Perhaps the strangest part of the legacy of 9/11 is that in some parts of New York, the Twin Towers still stand – such as at the Panorama of the City of New York, a 9,335-square-foot architectural model of the five boroughs that is housed at the Queens Museum. I visited the panorama, accompanied by former curator Louise Weinberg. “We kept the towers – that was a conscious decision,” she explained. “After 9/11, our director and board felt that we couldn’t take them down.” It was too painful to see them disappear again. The result is a fictional, optimistic version of New York.
Only a few inches tall, the model towers still elicit a gasp from more than a few people, Ms. Weinberg said. “In some ways, it’s like a willful revisionist history. When people come, they key on them immediately,” she added. “It’s very emotional. A lot of people are shocked when they see them – and then a lot of people are also relieved.”

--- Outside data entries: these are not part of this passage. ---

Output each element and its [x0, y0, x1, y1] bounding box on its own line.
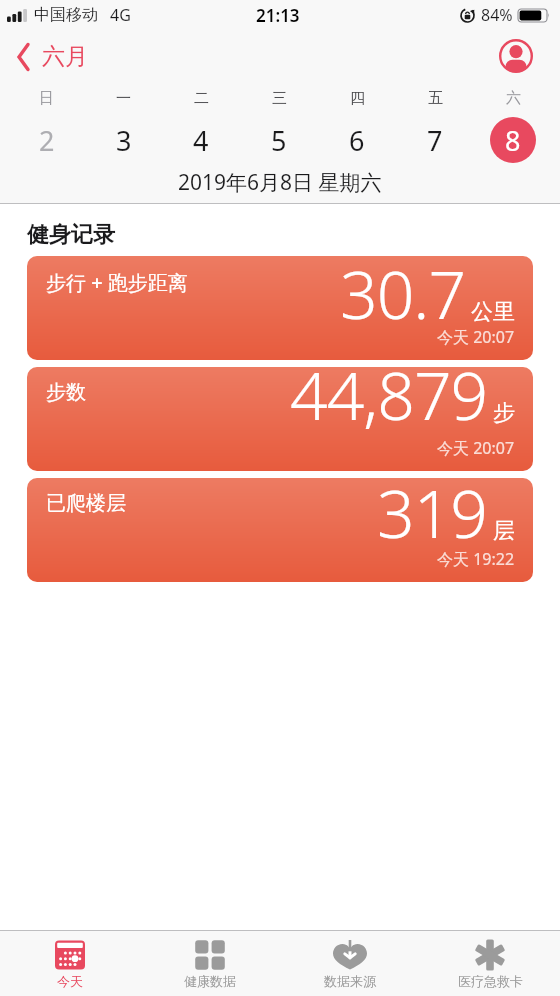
staticText: 步行 + 跑步距离	[46, 269, 188, 296]
staticText: 四	[350, 89, 365, 108]
staticText: 一	[116, 89, 131, 108]
button[interactable]: 3	[85, 114, 162, 166]
staticText: 5	[271, 122, 287, 159]
staticText: 公里	[471, 298, 515, 326]
button[interactable]: 5	[240, 114, 318, 166]
staticText: 层	[493, 517, 515, 545]
staticText: 319	[377, 478, 488, 557]
staticText: 步数	[46, 380, 86, 405]
staticText: 2019年6月8日 星期六	[178, 168, 382, 197]
staticText: 三	[272, 89, 287, 108]
staticText: 五	[428, 89, 443, 108]
staticText: 今天 20:07	[437, 437, 515, 459]
button[interactable]: 已爬楼层	[27, 478, 533, 582]
staticText: 已爬楼层	[46, 491, 126, 516]
staticText: 健身记录	[27, 221, 115, 249]
button[interactable]: 8	[474, 114, 552, 166]
staticText: 今天	[57, 973, 83, 989]
staticText: 健康数据	[184, 973, 236, 989]
staticText: 84%	[481, 4, 513, 26]
button[interactable]: 健康数据	[140, 931, 280, 996]
staticText: 步	[493, 399, 515, 427]
staticText: 数据来源	[324, 973, 376, 989]
staticText: 44,879	[290, 367, 488, 439]
button[interactable]: 6	[318, 114, 396, 166]
button[interactable]: 医疗急救卡	[420, 931, 560, 996]
staticText: 7	[427, 122, 443, 159]
staticText: 日	[39, 89, 54, 108]
staticText: 4	[193, 122, 209, 159]
button[interactable]: 步数	[27, 367, 533, 471]
staticText: 今天 20:07	[437, 326, 515, 348]
staticText: 中国移动	[34, 5, 98, 25]
button[interactable]: 7	[396, 114, 474, 166]
button[interactable]: 4	[162, 114, 240, 166]
staticText: 六	[506, 89, 521, 108]
staticText: 六月	[42, 42, 88, 71]
staticText: 3	[116, 122, 132, 159]
staticText: 今天 19:22	[437, 548, 515, 570]
staticText: 二	[194, 89, 209, 108]
staticText: 8	[505, 122, 521, 159]
staticText: 医疗急救卡	[458, 973, 523, 989]
staticText: 30.7	[340, 256, 466, 338]
staticText: 4G	[110, 4, 131, 26]
button[interactable]	[499, 39, 533, 73]
button[interactable]: 数据来源	[280, 931, 420, 996]
button[interactable]: 六月	[16, 42, 88, 71]
staticText: 21:13	[256, 4, 300, 27]
button[interactable]: 今天	[0, 931, 140, 996]
button[interactable]: 步行 + 跑步距离	[27, 256, 533, 360]
staticText: 6	[349, 122, 365, 159]
button[interactable]: 2	[8, 114, 85, 166]
staticText: 2	[39, 122, 55, 159]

During my research, when I asked interviewees about the varied legacies of 9/11, I was told repeatedly that they were personal – that each New Yorker responded in his or her own way. I heard over and over about a sense of ownership. Some New Yorkers are still livid that the events of the day were used to justify war and jingoistic nationalism. The only constant that arose over the course of my conversations was the depth of the relationship. The phrase “Never forget” is superfluous.
“If you experienced 9/11, you’re married to it and there’s no divorcing it,” Mr. Meehan told me. “So you either make the best of it, or you let it ruin you,” he continued. “You cannot let it ruin you.”